The PrecisionHawk Lancaster drone is named after Ron Lancaster, a Canadian Football League quarterback. Since its initial release, there have been five iterations of the Lancaster. Lancaster 5 technical specs include:

- Type: Single electric motor (fixed wing)
- Weight (no payload): 2.4 kg | 5.3 lbs
- Max takeoff weight: 3.55 kg | 7.8 lbs
- Wingspan: 1.5 m | 4.9 ft
- Cruise speed: 12–16 m/s | 43.2 - 57.6 km/h
- Max speed: 22 m/s | 79 km/h
- Survey altitude: 50m - 300m | 164 ft - 984 ft
- Max operating altitude: 2500 m | 8,200 ft
- Survey area per flight: Approx. 300 acres at 100m / 328 ft altitude
- Flight time: up to 45 minutes
- Communications range: 2 km | 1.2 mi
- Processor: 720 MHz dual core Linux CPU
- Power source: 7000 mAhr
- Max operating temperature: 40C, 104F

Lancaster features a swappable payload bay for various camera sensors. Available sensors include visual, thermal infrared, multispectral, lidar and hyperspectral. PrecisionHawk offers in-house and out-bound training of its hardware offerings.

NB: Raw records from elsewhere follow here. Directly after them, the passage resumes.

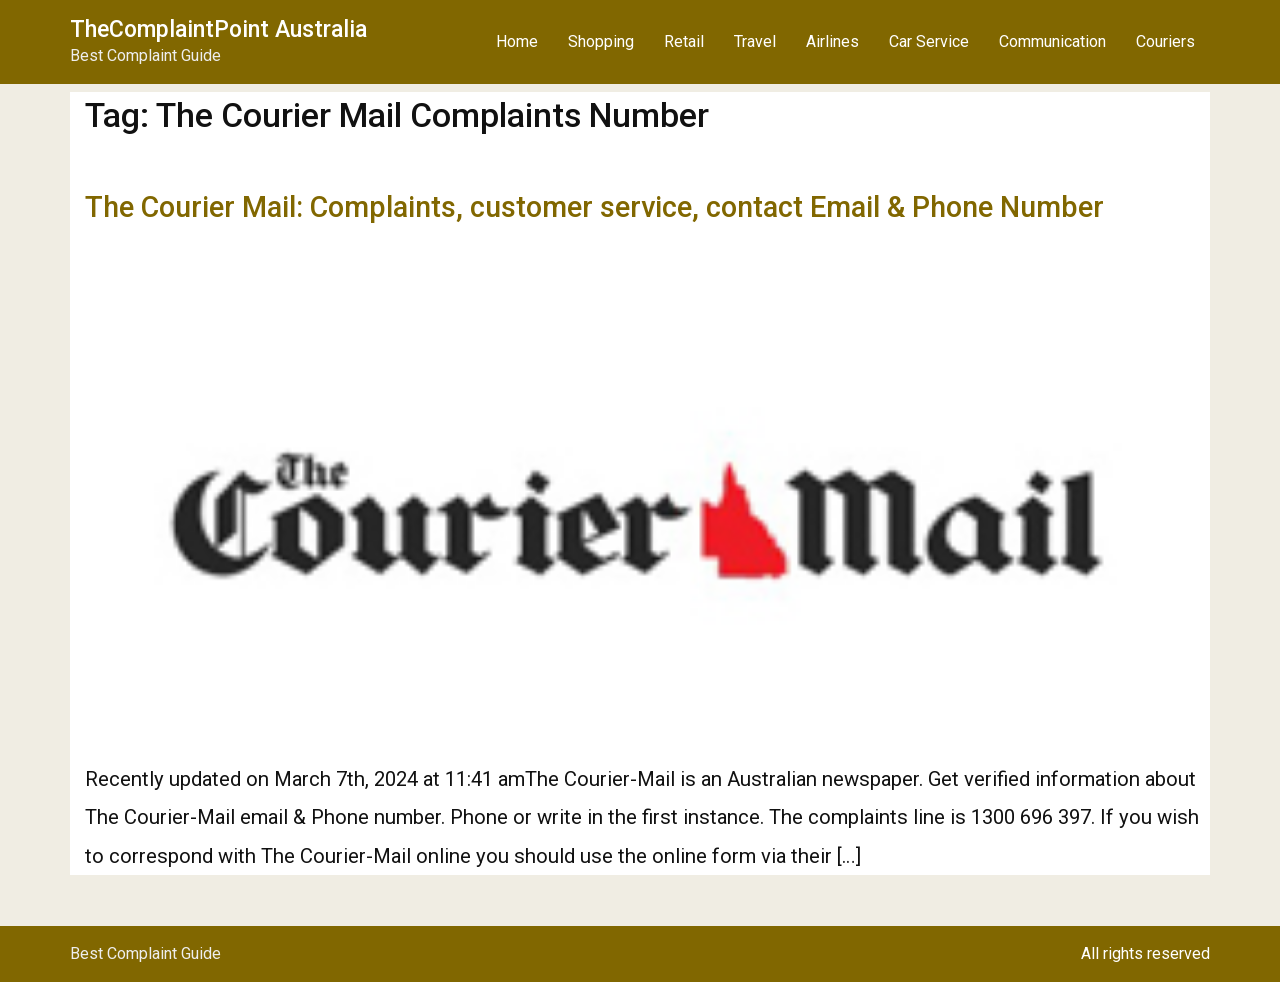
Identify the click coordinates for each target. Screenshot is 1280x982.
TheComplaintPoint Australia (218, 29)
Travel (755, 41)
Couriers (1165, 41)
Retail (684, 41)
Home (517, 41)
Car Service (929, 41)
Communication (1052, 41)
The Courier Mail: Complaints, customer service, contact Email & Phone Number (594, 207)
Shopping (601, 41)
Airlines (832, 41)
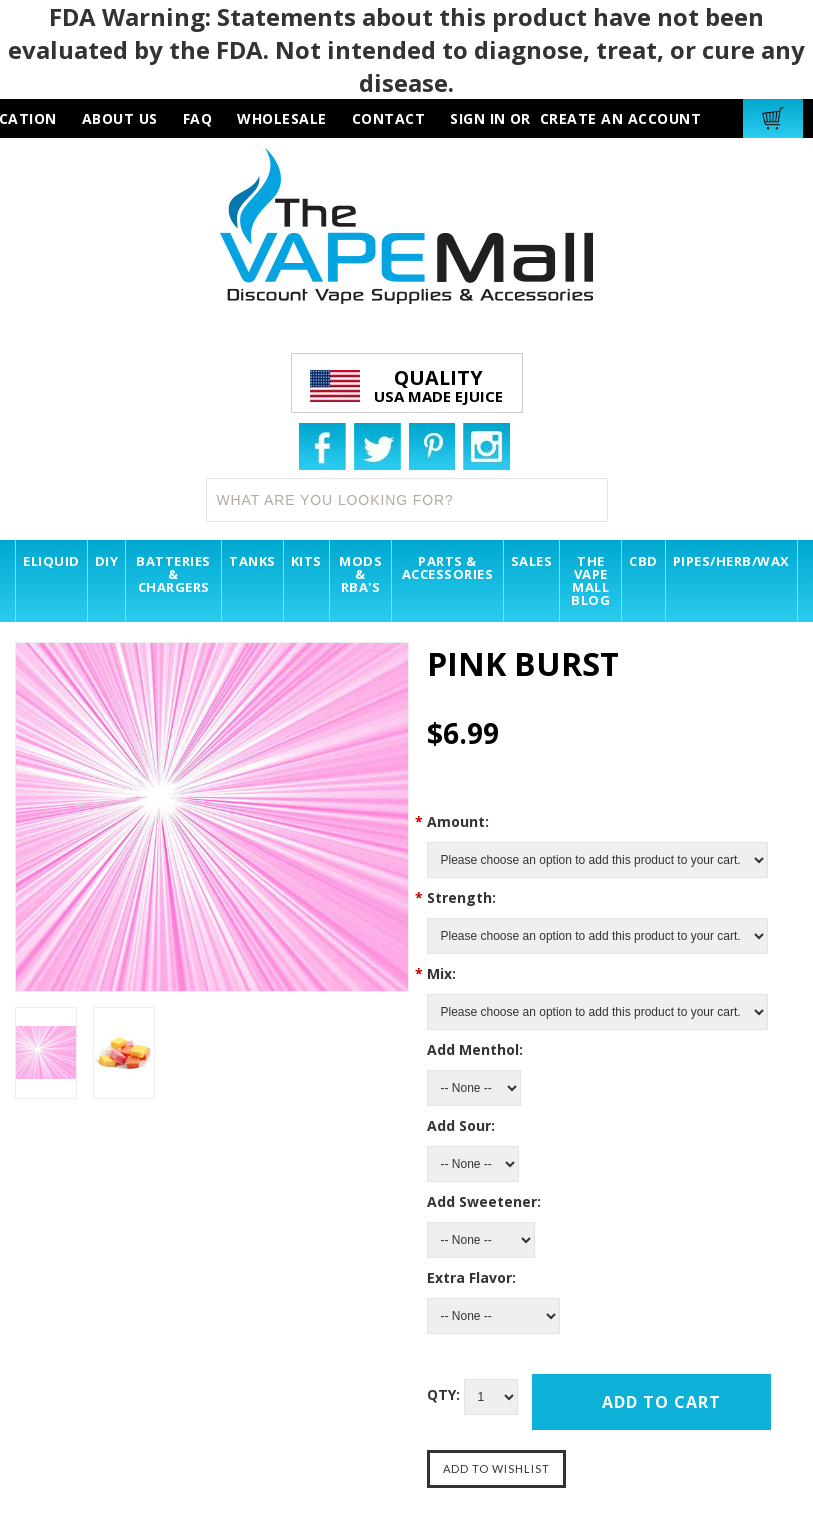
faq (198, 118)
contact (389, 118)
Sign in (478, 118)
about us (120, 118)
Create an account (621, 118)
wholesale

In May 2016, PrecisionHawk began selling DJI Matrice platforms in partnership with DJI. The "Smarter Farming Package" is a bundle of a fully assembled DJI Matrice with a 1-year subscription to PrecisionHawk's DataMapper software program. Multispectral and visual sensors are included in the package. A similar "Precision Aggregates Package" is also available for mining and construction applications.

== PrecisionMapper ==

PrecisionMapper is PrecisionHawk's drone software and data division. Available software includes:

- PrecisionFlight is a flight software that is a downloadable mobile application available on Google Play and the Apple App Store. The software is for users of DJI drones or the PrecisionHawk Lancaster and ensures quality data tags for accurate mapping and analysis.
- PrecisionViewer is a software application to review flight coverage on-site and add Ground Control Points. This software is compatible with all drones.
- PrecisionMapper Local is a desktop photogrammetry application for offline aerial imagery processing into 2D/3D orthomosaic maps. This software is compatible with all drones.
- PrecisionMapper Cloud, housed on PrecisionMapper.com, is a cloud-based photogrammtry and analysis software for offline aerial imagery processing into 2D/3D orthomosaic maps as well as automated data analysis using proprietary algorithms released as part of the Algorithm Marketplace. This software is compatible with all drones.
- The Algorithm Marketplace, sometimes called "AlgoMarket," is the first app store for drone data allowing users to gain insights from their 2D and 3D maps by selecting and applying algorithms that are developed by an in-house team of GIS scientists and in partnership with research universities and corporations. Current apps include volume calculations, plant count, plant height and vegetative health measurements (NDVI). The Algorithm Marketplace is available through PrecisionMapper.com.

== LATAS ==

LATAS (Low Altitude Traffic and Airspace Safety) is PrecisionHawk's drone safety platform launched as a platform to manage the millions of expected drones that will enter the airspace domestically and internationally. LATAS is available through a web dashboard and also in the DataMapper InFlight mobile application and allows a user to track their drone in relation to ground obstacles, such as buildings and powerlines, and air obstacles, such as airplanes and helicopters. Auto-avoidance technology is in development. The LATAS software is being used as part of PrecisionHawk's involvement in the FAA Pathfinder Initiative. Corporate LATAS partners include Verizon, Harris Corporation and Digital Globe. In 2016, LATAS signed an exclusive deal with Harris Corporation to integrate Harris' real-time manned aircraft data feed into LATAS so manned aircraft can be viewed live.

== TerraServer ==

In March 2015, PrecisionHawk acquired TerraServer, a commercial website specializing in aerial and satellite imagery. TerraServer gained international attention in the late 1990s as the first website to offer satellite imagery publicly on the internet. TerraServer is a reseller of imagery in partnership with DigitalGlobe and USGS among others. New GIS offerings through parent company PrecisionHawk are in development.